On 30th October 2017 the Bishop of Durham, Rt Revd Paul Butler, received a written answer to a question on Universal Credit:
The Lord Bishop of Durham: To ask Her Majesty’s Government, further to the remarks by the Secretary of State for Work and Pensions on 9 October (HC Deb, col 4), whether they will publish the evidence supporting his statement that the roll-out of Universal Credit will mean that 250,000 more people will be in work.
Baroness Buscombe: In total, it is estimated that Universal Credit will help more than 250,000 people move into employment. There are a number of features of Universal Credit (UC) which we estimate will drive this increase in participation:
1. Increased financial incentives to move into work – UC has better incentives to increase hours of work, meaning workers keep a higher proportion of their additional earnings, with a guarantee that work always pays.
We have estimated the impact of financial incentives by combining academic evidence on people’s responses to previous welfare system reforms, and the Department’s Policy Simulation Model. The Policy Simulation Model was used to estimate changes in gains from work and disposable income (i.e. drivers of income and substitution effects) for different groups due to the introduction of Universal Credit.
We estimate that increased financial incentives will result in around 150,000 more people in employment under UC in steady state.
2. Increased intensity of work search under Universal Credit.

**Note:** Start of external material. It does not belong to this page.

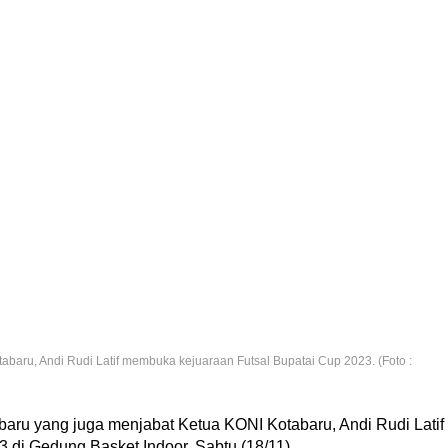
abaru, Andi Rudi Latif membuka kejuaraan Futsal Bupatai Cup 2023. (Foto :
baru yang juga menjabat Ketua KONI Kotabaru, Andi Rudi Latif
di Gedung Basket Indoor, Sabtu (18/11).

Conditionality is extended under UC to certain groups that were not subject to conditionality under the legacy system, meaning they will get work coach support and encouragement to seek work, and will sign a claimant commitment to spend up to 35 hours (depending on their circumstances and any caring responsibilities) a week seeking work.
The conditionality regime in Universal Credit has a wider reach than the equivalent JSA regime in the legacy benefit system. We use evidence of the employment impacts from trials of labour market interventions to estimate the increase in employment for these groups experiencing conditionality for the first time. We estimate that extended conditionality under UC will result in around 50,000 additional people moving into employment.
3. A smoother and simpler transition into work under Universal Credit. Universal Credit places less administrative burden on the claimant and has a clearer system of allowances and tapers that allow claimants to more easily see the financial benefits of moving into work or increasing their hours.
The estimated employment impacts of UC due to its simplicity are based on research and evaluation evidence of similar reforms in the past. In particular, it draws on evidence from the:
a) quantitative and qualitative evaluations of mandatory work-focused interviews for lone parents and Better Off Calculations; and
b) evaluation of In-Work Credit.
We estimated that the move to a single system of working-age benefits, in the form of Universal Credit, will result in around 60,000 more people in employment under UC in steady state.